*What is needed*:
Search the listing below for the string "arrow" and copy every line where it occurs.

*Data supplied*:
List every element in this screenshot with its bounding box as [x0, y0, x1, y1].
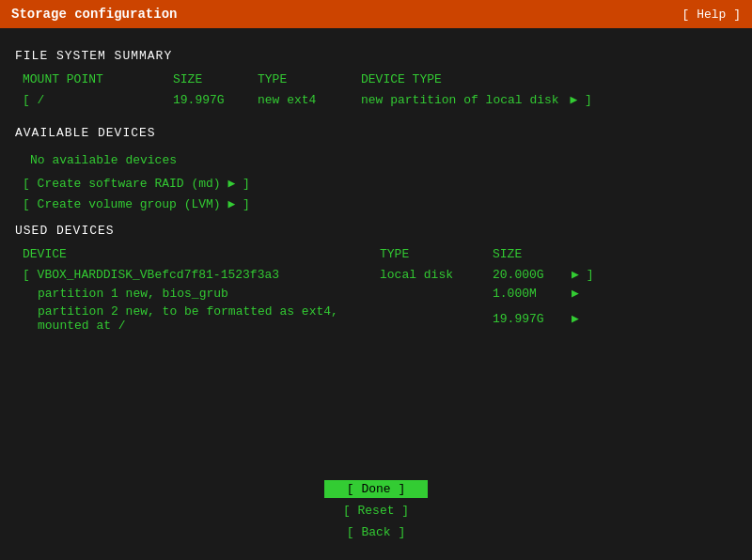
ud-disk-arrow: ▶ ]: [572, 267, 593, 282]
fs-col-type: TYPE: [258, 72, 361, 86]
create-lvm-link[interactable]: [ Create volume group (LVM) ▶ ]: [15, 194, 737, 214]
ud-partition1-arrow: ▶: [572, 286, 579, 301]
ud-partition1-size: 1.000M: [493, 287, 568, 301]
fs-col-device-type: DEVICE TYPE: [361, 72, 729, 86]
ud-col-device: DEVICE: [23, 247, 380, 261]
ud-col-size: SIZE: [493, 247, 568, 261]
back-button[interactable]: [ Back ]: [324, 523, 428, 541]
help-button[interactable]: [ Help ]: [682, 8, 741, 22]
ud-row-partition2[interactable]: partition 2 new, to be formatted as ext4…: [15, 303, 737, 334]
ud-partition2-device: partition 2 new, to be formatted as ext4…: [23, 304, 380, 333]
fs-summary-header: FILE SYSTEM SUMMARY: [15, 49, 737, 63]
ud-disk-device: [ VBOX_HARDDISK_VBefcd7f81-1523f3a3: [23, 268, 380, 282]
fs-mount-point: [ /: [23, 93, 173, 107]
ud-col-type: TYPE: [380, 247, 493, 261]
footer-buttons: [ Done ] [ Reset ] [ Back ]: [324, 480, 428, 541]
fs-device-type: new partition of local disk ▶ ]: [361, 92, 729, 107]
ud-row-disk[interactable]: [ VBOX_HARDDISK_VBefcd7f81-1523f3a3 loca…: [15, 265, 737, 284]
fs-row[interactable]: [ / 19.997G new ext4 new partition of lo…: [15, 90, 737, 109]
ud-disk-type: local disk: [380, 268, 493, 282]
title-bar: Storage configuration [ Help ]: [0, 0, 752, 28]
ud-partition2-size: 19.997G: [493, 312, 568, 326]
no-devices-text: No available devices: [15, 148, 737, 173]
main-content: FILE SYSTEM SUMMARY MOUNT POINT SIZE TYP…: [0, 28, 752, 344]
fs-type: new ext4: [258, 93, 361, 107]
fs-size: 19.997G: [173, 93, 258, 107]
fs-table-header: MOUNT POINT SIZE TYPE DEVICE TYPE: [15, 70, 737, 88]
available-devices-header: AVAILABLE DEVICES: [15, 126, 737, 140]
fs-col-mount: MOUNT POINT: [23, 72, 173, 86]
fs-arrow: ▶ ]: [570, 93, 591, 107]
used-devices-header: USED DEVICES: [15, 224, 737, 238]
done-button[interactable]: [ Done ]: [324, 480, 428, 498]
ud-row-partition1[interactable]: partition 1 new, bios_grub 1.000M ▶: [15, 284, 737, 303]
ud-partition2-arrow: ▶: [572, 311, 579, 326]
used-devices-section: USED DEVICES DEVICE TYPE SIZE [ VBOX_HAR…: [15, 224, 737, 334]
ud-partition1-device: partition 1 new, bios_grub: [23, 287, 380, 301]
window-title: Storage configuration: [11, 7, 177, 22]
create-raid-link[interactable]: [ Create software RAID (md) ▶ ]: [15, 173, 737, 194]
ud-disk-size: 20.000G: [493, 268, 568, 282]
fs-col-size: SIZE: [173, 72, 258, 86]
reset-button[interactable]: [ Reset ]: [324, 502, 428, 520]
ud-table-header: DEVICE TYPE SIZE: [15, 245, 737, 263]
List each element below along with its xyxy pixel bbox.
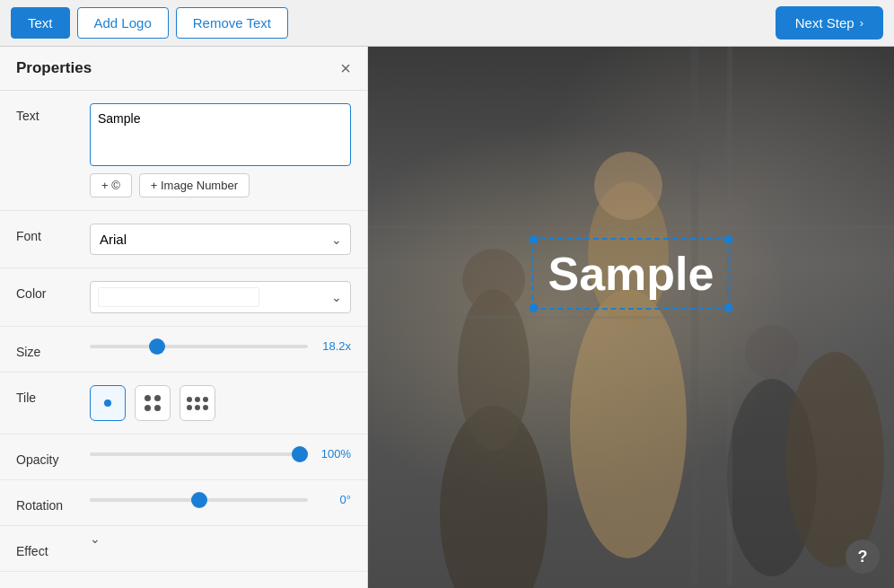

*Reply to the task*:
ud-disk-arrow: ▶ ]: [572, 267, 593, 282]
ud-partition1-arrow: ▶: [572, 286, 579, 301]
fs-arrow: ▶ ]: [570, 93, 591, 107]
ud-partition2-arrow: ▶: [572, 311, 579, 326]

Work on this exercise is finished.